Bina veya yapı eseri malikinin sorumluluğunu ortadan kaldıran, bir başka deyişle, zarar ile yapımdaki bozukluk ve özen eksikliği arasında uygun “nedensellik bağı”nı kesen nedenler ise mücbir sebep, zarar görenin kendi kusuru ve üçüncü kişinin kusuru olarak belirlenmiştir. Buna göre, elektrik iletim direkleri de maddede belirtilen imal olunan şey kapsamında olduğundan, elektrik iletim direklerinin sahibi bu tesisin korunmasından, bu bağlamda bakım eksikliğinden doğan zarardan kusursuz olarak sorumludur.
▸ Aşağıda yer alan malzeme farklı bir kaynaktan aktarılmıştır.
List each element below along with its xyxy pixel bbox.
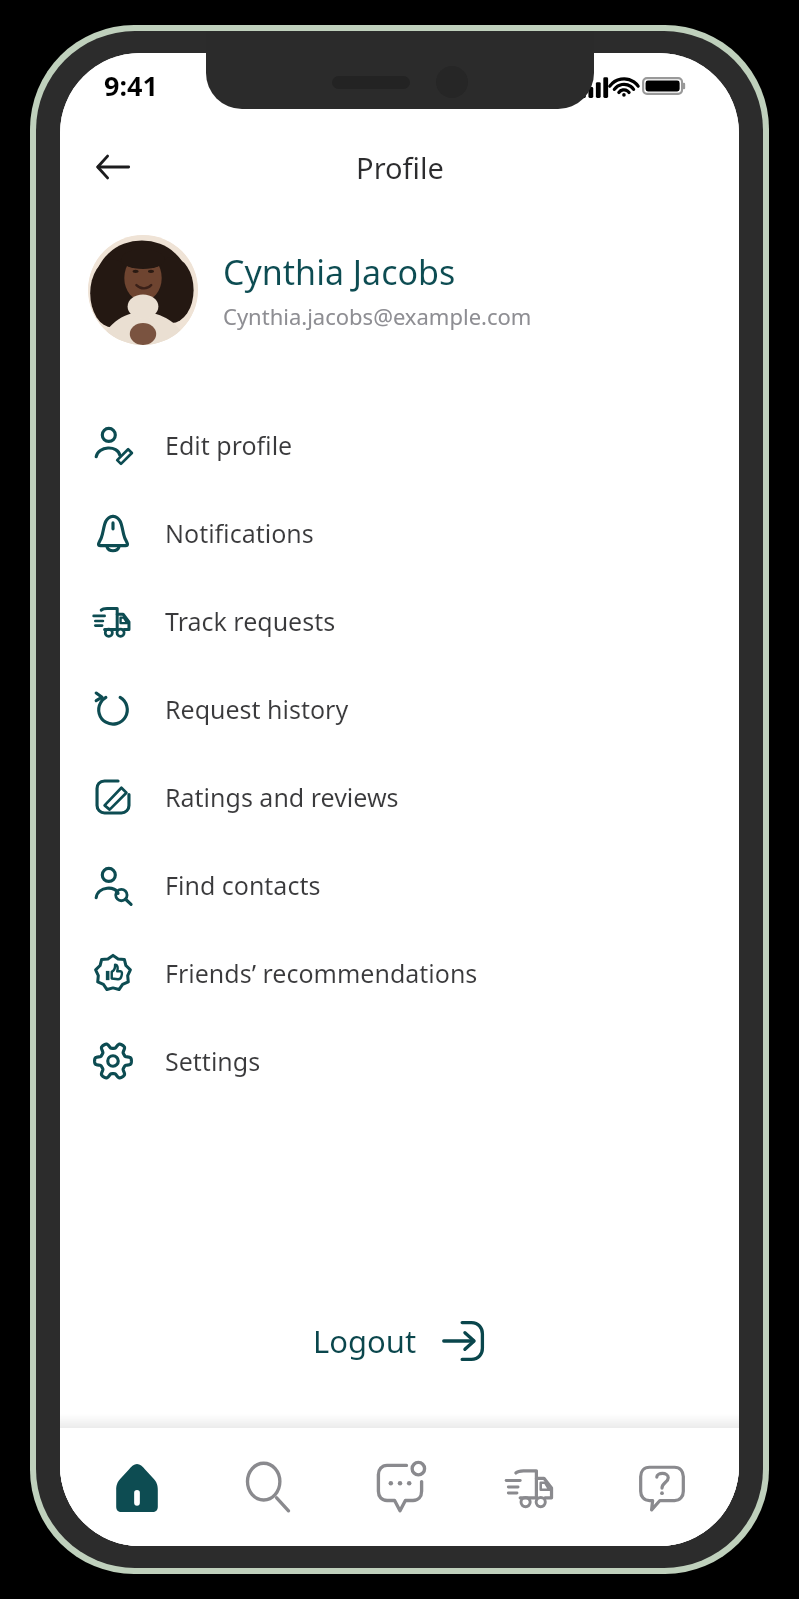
staticText: Track requests — [165, 604, 336, 638]
staticText: Request history — [165, 692, 349, 726]
staticText: Profile — [356, 148, 444, 187]
button[interactable]: Request history — [60, 665, 739, 753]
button[interactable]: Logout — [295, 1308, 505, 1374]
button[interactable]: Home — [83, 1435, 191, 1539]
button[interactable]: Cynthia Jacobs — [60, 213, 739, 365]
staticText: Settings — [165, 1044, 261, 1078]
button[interactable]: Edit profile — [60, 401, 739, 489]
button[interactable]: Notifications — [60, 489, 739, 577]
staticText: Cynthia.jacobs@example.com — [223, 301, 532, 331]
button[interactable]: Deliveries — [477, 1435, 585, 1539]
button[interactable]: Track requests — [60, 577, 739, 665]
button[interactable]: Back — [82, 136, 144, 198]
button[interactable]: Friends’ recommendations — [60, 929, 739, 1017]
button[interactable]: Messages — [346, 1435, 454, 1539]
staticText: Notifications — [165, 516, 314, 550]
staticText: 9:41 — [104, 67, 158, 104]
staticText: Edit profile — [165, 428, 293, 462]
button[interactable]: Ratings and reviews — [60, 753, 739, 841]
button[interactable]: Settings — [60, 1017, 739, 1105]
staticText: Find contacts — [165, 868, 321, 902]
button[interactable]: Find contacts — [60, 841, 739, 929]
button[interactable]: Help — [608, 1435, 716, 1539]
staticText: Ratings and reviews — [165, 780, 399, 814]
staticText: Cynthia Jacobs — [223, 249, 456, 295]
button[interactable]: Search — [214, 1435, 322, 1539]
staticText: Friends’ recommendations — [165, 956, 478, 990]
staticText: Logout — [313, 1320, 417, 1362]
Bunun yanında; TBK’nın 51/1 maddesinde; “Hâkim, tazminatın kapsamını ve ödenme biçimini, durumun gereğini ve özellikle kusurun ağırlığını göz önüne alarak belirler.” hükmü getirilmiştir. Zararın kapsamının tayininde, zarar görenlerin de zararın meydana gelmesinde kusurunun olup olmadığının araştırılıp, tartışılması gerekir. Zira; TBK’nın 52/1 maddesi gereğince; zarar gören, zararı doğuran fiile razı olmuş veya zararın doğmasında ya da artmasında etkili olmuş, yahut tazminat yükümlüsünün durumunu ağırlaştırmış ise hakim, tazminatı indirebilir veya tamamen kaldırabilir.Elektrik Kuvvetli Akım Tesisleri Yönetmeliğinin 5.maddesinde; “Kuvvetli akım tesisleri her türlü işletme durumunda, cana ve mala herhangi bir zarar vermeyecek ve tehlike oluşturmayacak bir biçimde yapılmalıdır. Herhangi bir kimsenin dikkatsizlikle de olsa yaklaşabileceği uzaklıktaki kuvvetli akım tesislerinin gerilim altındaki bölümlerine (aktif bölümler) dokunulması olanaksız olmalıdır ve ilerideki bölümlerde belirtilen emniyet mesafeleri ile koruma önlemleri sağlanmalıdır.”
Elektrik Kuvvetli Akım Tesisleri Yönetmeliğinin 27.maddesinde ise, “Tesislerin ve aygıtların teknik belgelerinde belirtilen aralıklarda bakım ve onarımları yapılmalıdır. Yapılan bakım ve onarımlar kalıcı bir şekilde kaydedilmelidir.” düzenlemeleri yer almaktadır.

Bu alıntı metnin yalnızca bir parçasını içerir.